Exclure la chaudière, « c’est laisser des millions de Français sans solution » estime Coénove, à l’heure où les questions de pouvoir d’achat sont régulièrement mises en avant par le gouvernement. En France, les rénovations performantes ne concernent qu’une toute petite partie du parc et si les équipements du type PAC électrique sont subventionnés, leur surcoût par rapport à une chaudière gaz performante (THPE) est aussi très important, de l’ordre de 10 000 euros, avec en prime une durée de vie qui n’excède pas 10 ans (contre 15 à 20 ans pour une chaudière THPE) et une maintenance plus difficile à réaliser en raison d’un manque de ressources humaines qualifiées, et aussi plus chère. Pour les ménages ruraux, la situation s’avère encore plus complexe puisque selon  France gaz liquides, ils font déjà face à des surcoûts importants en matière de chauffage (d’environ 20 %) et n’ont souvent pas « le profil énergétique optimal » pour l’installation de PAC.

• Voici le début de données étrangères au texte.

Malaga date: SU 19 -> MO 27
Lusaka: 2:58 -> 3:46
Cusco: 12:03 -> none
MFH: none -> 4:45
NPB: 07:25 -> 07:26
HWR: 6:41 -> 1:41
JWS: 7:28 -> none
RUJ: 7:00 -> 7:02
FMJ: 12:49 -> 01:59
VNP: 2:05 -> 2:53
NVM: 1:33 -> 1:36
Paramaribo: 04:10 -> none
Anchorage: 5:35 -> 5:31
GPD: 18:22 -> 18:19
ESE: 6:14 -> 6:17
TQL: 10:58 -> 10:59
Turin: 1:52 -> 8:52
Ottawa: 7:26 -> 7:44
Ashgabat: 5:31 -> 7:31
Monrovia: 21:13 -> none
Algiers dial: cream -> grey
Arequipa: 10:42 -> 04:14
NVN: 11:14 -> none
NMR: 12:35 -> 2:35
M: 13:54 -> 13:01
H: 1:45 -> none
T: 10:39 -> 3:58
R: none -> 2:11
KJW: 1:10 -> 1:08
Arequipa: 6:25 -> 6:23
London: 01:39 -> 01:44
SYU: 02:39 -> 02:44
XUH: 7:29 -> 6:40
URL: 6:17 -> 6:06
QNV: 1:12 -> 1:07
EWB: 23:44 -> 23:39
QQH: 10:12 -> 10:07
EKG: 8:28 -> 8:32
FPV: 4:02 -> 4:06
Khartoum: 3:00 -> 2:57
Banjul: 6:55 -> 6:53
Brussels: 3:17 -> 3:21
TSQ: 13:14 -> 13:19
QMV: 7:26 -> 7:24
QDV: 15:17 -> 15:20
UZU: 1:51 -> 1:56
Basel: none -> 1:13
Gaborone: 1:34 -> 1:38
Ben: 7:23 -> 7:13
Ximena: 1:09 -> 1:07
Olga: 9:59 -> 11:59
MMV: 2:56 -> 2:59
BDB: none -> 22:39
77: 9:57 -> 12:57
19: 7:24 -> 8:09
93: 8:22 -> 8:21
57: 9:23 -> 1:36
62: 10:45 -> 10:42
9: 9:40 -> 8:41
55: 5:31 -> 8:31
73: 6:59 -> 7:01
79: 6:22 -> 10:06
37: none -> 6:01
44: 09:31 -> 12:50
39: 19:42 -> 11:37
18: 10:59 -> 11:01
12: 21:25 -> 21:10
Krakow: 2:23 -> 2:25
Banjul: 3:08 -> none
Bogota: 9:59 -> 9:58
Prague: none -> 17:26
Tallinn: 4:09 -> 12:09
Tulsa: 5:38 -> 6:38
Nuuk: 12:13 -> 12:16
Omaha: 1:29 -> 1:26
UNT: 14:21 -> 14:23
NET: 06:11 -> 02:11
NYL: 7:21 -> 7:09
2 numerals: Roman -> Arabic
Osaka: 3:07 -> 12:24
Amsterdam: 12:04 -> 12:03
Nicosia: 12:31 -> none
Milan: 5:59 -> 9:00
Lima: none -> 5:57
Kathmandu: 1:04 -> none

Si la filière estime particulièrement brutale cette décision, c’est aussi parce que la dynamique autour des gaz renouvelables s’accroît de mois en mois. Le seuil des 10 TWh de puissance installée vient d’être franchie et la production de biométhane a encore augmenté au cours du premier trimestre avec plus de 2 térawattheures injectés dans les réseaux, soit « une hausse de 36 % par rapport au premier trimestre 2022 et de 3 % par rapport au dernier trimestre » a indiqué le 26 mai le ministère de la Transition énergétique.